A resin composition and a film for a cap material were obtained in the same manner as in example 1 except that 10 parts by weight of an ethylene-vinyl acetate copolymer saponified product (F-1) (product name: メルセン H6051, manufactured by Tosoh corporation) having a melting point of 107 ℃ and a melt mass flow rate of 5.5g/10 min was added to the resin composition of example 2 as the ethylene-vinyl acetate copolymer saponified product (F).

The evaluation results of the obtained resin composition and film for a covering material are shown in table 1.

Comparative example 1

A resin composition and a film for a cap material were obtained in the same manner as in example 1 except that 85 parts by weight of a resin (A-3) (product name: ウルトラセン 520F, manufactured by Tosoh corporation, trade name: ウルトラセン F) having a vinyl acetate content of 7.5%, a melt mass flow rate of 2.0g/10 min, and a ratio Qw of a weight average molecular weight (Mw) to a number average molecular weight (Mn) of 6.4 was blended in place of 85 parts by weight of the ethylene-vinyl acetate copolymer (A-1).

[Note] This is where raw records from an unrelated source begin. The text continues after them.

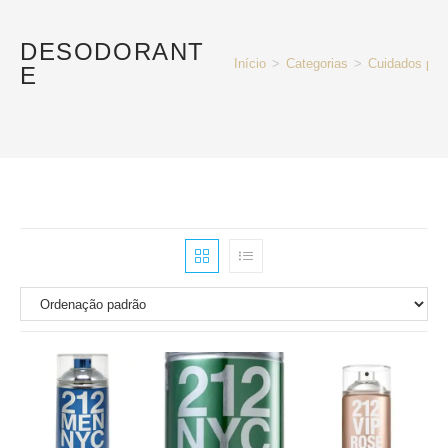
DESODORANT
Início
>
Categorias
>
Cuidados pes
E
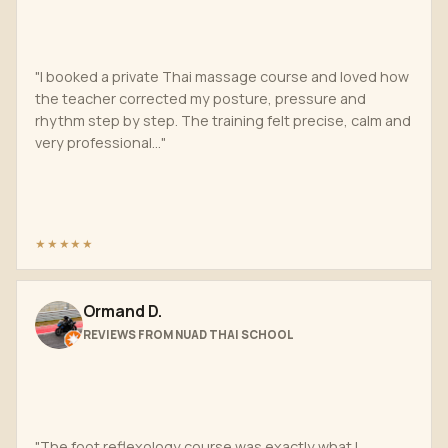
"I booked a private Thai massage course and loved how
the teacher corrected my posture, pressure and
rhythm step by step. The training felt precise, calm and
very professional..."
★★★★★
Ormand D.
REVIEWS FROM NUAD THAI SCHOOL
"The foot reflexology course was exactly what I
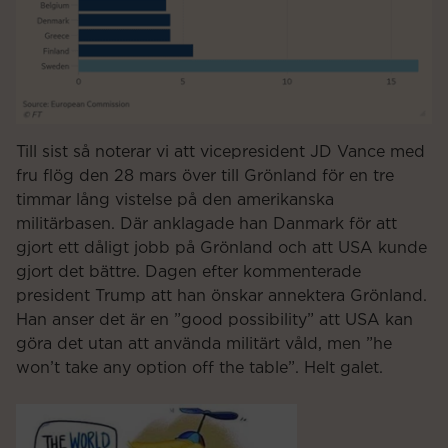
Till sist så noterar vi att vicepresident JD Vance med
fru flög den 28 mars över till Grönland för en tre
timmar lång vistelse på den amerikanska
militärbasen. Där anklagade han Danmark för att
gjort ett dåligt jobb på Grönland och att USA kunde
gjort det bättre. Dagen efter kommenterade
president Trump att han önskar annektera Grönland.
Han anser det är en ”good possibility” att USA kan
göra det utan att använda militärt våld, men ”he
won’t take any option off the table”. Helt galet.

The evaluation results of the obtained resin composition and film for a covering material are shown in table 2. The obtained film for a lid material had poor adhesive strength and sealing strength.

Comparative example 2

A resin composition and a film for a cap material were obtained in the same manner as in example 1 except that 85 parts by weight of a resin (A-4) (product name ウルトラセン 540, manufactured by Tosoh corporation, Inc.) having a vinyl acetate content of 10%, a melt mass flow rate of 3.0g/10 min, and a ratio Qw of a weight average molecular weight (Mw) to a number average molecular weight (Mn) of 6.1 was blended in place of 85 parts by weight of the ethylene-vinyl acetate copolymer (A-1).

The evaluation results of the obtained resin composition and film for a covering material are shown in table 2. The obtained film for a lid material had poor adhesive strength and sealing strength.

Comparative example 3

A resin composition and a film for a covering material were obtained in the same manner as in example 1 except that the blending ratio of the ethylene-vinyl acetate copolymer (A-1) was changed to 50 parts by weight and the blending ratio of the tackifier resin (B-1) was changed to 50 parts by weight.

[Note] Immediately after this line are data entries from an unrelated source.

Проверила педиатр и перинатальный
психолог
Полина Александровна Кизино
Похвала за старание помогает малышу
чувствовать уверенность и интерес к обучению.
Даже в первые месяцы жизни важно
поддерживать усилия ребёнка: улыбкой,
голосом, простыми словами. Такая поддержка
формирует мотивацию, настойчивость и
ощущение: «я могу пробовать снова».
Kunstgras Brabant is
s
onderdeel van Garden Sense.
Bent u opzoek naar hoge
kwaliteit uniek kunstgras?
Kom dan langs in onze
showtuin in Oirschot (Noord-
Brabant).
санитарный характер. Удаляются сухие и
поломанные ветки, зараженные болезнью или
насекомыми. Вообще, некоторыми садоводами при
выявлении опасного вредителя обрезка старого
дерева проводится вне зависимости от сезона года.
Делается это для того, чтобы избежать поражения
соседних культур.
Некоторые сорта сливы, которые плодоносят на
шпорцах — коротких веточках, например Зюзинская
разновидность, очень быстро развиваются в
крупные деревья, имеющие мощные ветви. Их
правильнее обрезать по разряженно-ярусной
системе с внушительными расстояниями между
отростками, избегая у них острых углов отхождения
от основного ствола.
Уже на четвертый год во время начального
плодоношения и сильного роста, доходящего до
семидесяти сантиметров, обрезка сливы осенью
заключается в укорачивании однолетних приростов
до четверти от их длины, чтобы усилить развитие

The evaluation results of the obtained resin composition and film for a covering material are shown in table 2. The obtained film for a lid material had poor sealing strength.

Comparative example 4

An adhesive for sealing and a film for a lid were obtained in the same manner as in example 1 except that the blending ratio of the ethylene-vinyl acetate copolymer (a-1) was changed to 97 parts by weight and the blending ratio of the tackifier resin (B-1) was changed to 3 parts by weight.

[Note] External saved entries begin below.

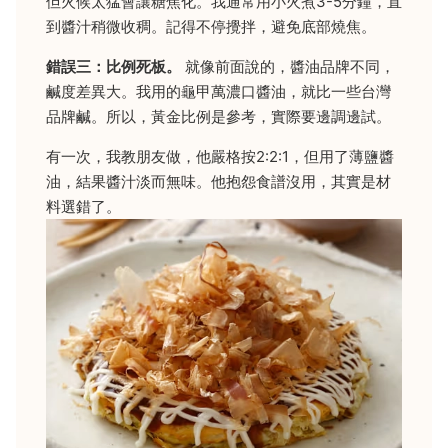
但火候太猛會讓糖焦化。我通常用小火煮3-5分鐘，直
到醬汁稍微收稠。記得不停攪拌，避免底部燒焦。
錯誤三：比例死板。
就像前面說的，醬油品牌不同，
鹹度差異大。我用的龜甲萬濃口醬油，就比一些台灣
品牌鹹。所以，黃金比例是參考，實際要邊調邊試。
有一次，我教朋友做，他嚴格按2:2:1，但用了薄鹽醬
油，結果醬汁淡而無味。他抱怨食譜沒用，其實是材
料選錯了。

The evaluation results of the obtained sealing adhesive and lid film are shown in table 2. The obtained film for a lid material had poor adhesive strength and sealing strength.

Comparative example 5

A resin composition and a film for a covering material were obtained in the same manner as in example 1 except that 85 parts by weight of an ethylene-vinyl acetate copolymer (A-5) (product name ウルトラセン 537, manufactured by Tosoh corporation) having a vinyl acetate content of 5.5%, a melt mass flow rate of 8.5g/10 min, and a ratio Qw of a weight average molecular weight (Mw) to a number average molecular weight (Mn) of 5.8 was blended in place of 85 parts by weight of the ethylene-vinyl acetate copolymer (A-1).